[Start of section]

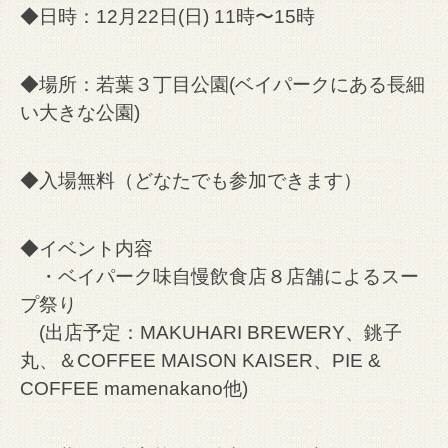
◆日時：12月22日(日) 11時〜15時
◆場所：若葉３丁目公園(ベイパークにある長細
い大きな公園)
◆入場無料（どなたでも参加できます）
◆イベント内容
・ベイパーク味自慢飲食店８店舗によるスー
プ祭り
(出店予定：MAKUHARI BREWERY、銚子
丸、＆COFFEE MAISON KAISER、PIE &
COFFEE mamenakano他)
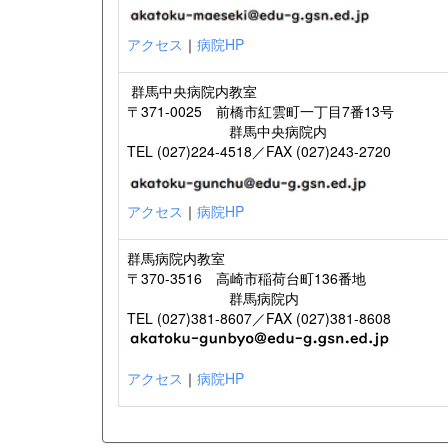
アクセス
｜
病院HP
群馬中央病院内教室
〒371-0025 前橋市紅雲町一丁目7番13号
群馬中央病院内
TEL (027)224-4518／FAX (027)243-2720
アクセス
｜
病院HP
群馬病院内教室
〒370-3516 高崎市稲荷台町136番地
群馬病院内
TEL (027)381-8607／FAX (027)381-8608
アクセス
｜
病院HP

[End of section]

▸ Problem description:
Count how many lines in the entries contain "COFFEE", then state that number alone.

▸ Solution to this task:
2